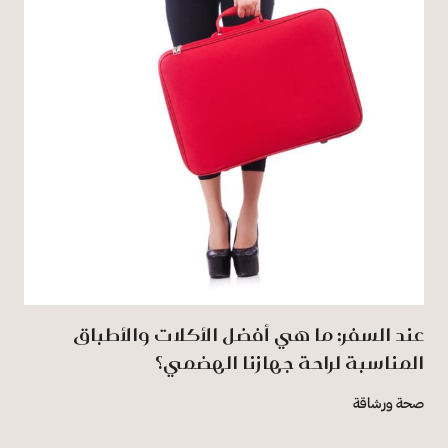
عند السفر: ما هي أفضل الأكلات والأطباق
المناسبة لراحة جهازنا الهضمي؟
صحة ورشاقة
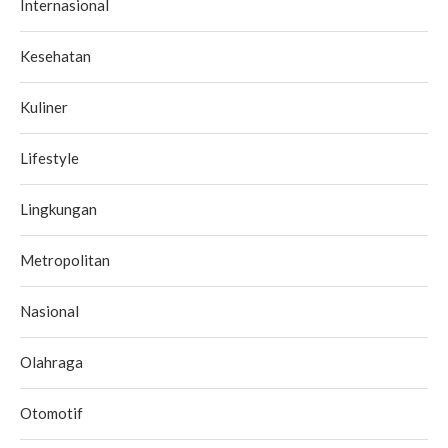
Internasional
Kesehatan
Kuliner
Lifestyle
Lingkungan
Metropolitan
Nasional
Olahraga
Otomotif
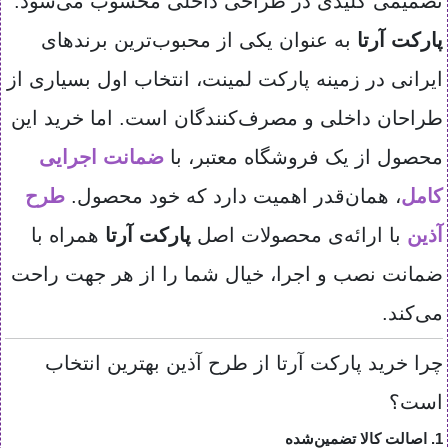
تصمیمی کلیدی در طراحی داخلی محسوب می‌شود.
پارکت آرتا
به عنوان یکی از محبوب‌ترین برندهای
ایرانی در زمینه پارکت لمینت، انتخاب اول بسیاری از
طراحان داخلی و مصرف‌کنندگان است. اما خرید این
محصول از یک فروشگاه معتبر، با
ضمانت اجرایی
کامل
، همان‌قدر اهمیت دارد که خود محصول.
طرح
آذین
با ارائه‌ی محصولات اصل
پارکت آرتا
همراه با
ضمانت نصب و اجرا، خیال شما را از هر جهت راحت
می‌کند.
چرا خرید پارکت آرتا از طرح آذین بهترین انتخاب
است؟
1. اصالت کالا تضمین‌شده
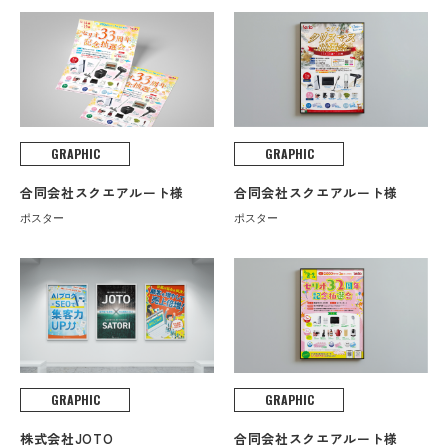
GRAPHIC
GRAPHIC
合同会社スクエアルート様
合同会社スクエアルート様
ポスター
ポスター
GRAPHIC
GRAPHIC
株式会社JOTO
合同会社スクエアルート様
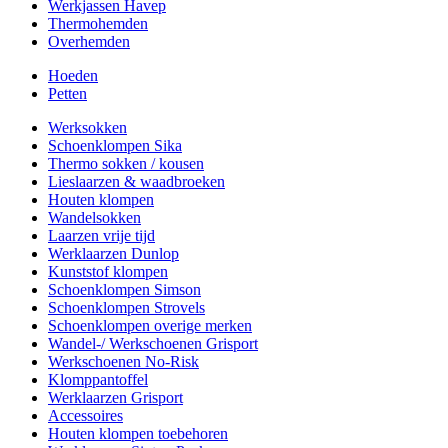
Werkjassen Havep
Thermohemden
Overhemden
Hoeden
Petten
Werksokken
Schoenklompen Sika
Thermo sokken / kousen
Lieslaarzen & waadbroeken
Houten klompen
Wandelsokken
Laarzen vrije tijd
Werklaarzen Dunlop
Kunststof klompen
Schoenklompen Simson
Schoenklompen Strovels
Schoenklompen overige merken
Wandel-/ Werkschoenen Grisport
Werkschoenen No-Risk
Klomppantoffel
Werklaarzen Grisport
Accessoires
Houten klompen toebehoren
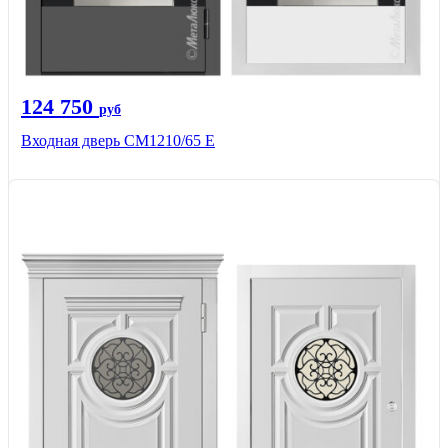
124 750
руб
Входная дверь CМ1210/65 Е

## Assignment
Copy, from the data above, every line where the word "خرید" appears.

## Answer for this exercise
طراحان داخلی و مصرف‌کنندگان است. اما خرید این
چرا خرید پارکت آرتا از طرح آذین بهترین انتخاب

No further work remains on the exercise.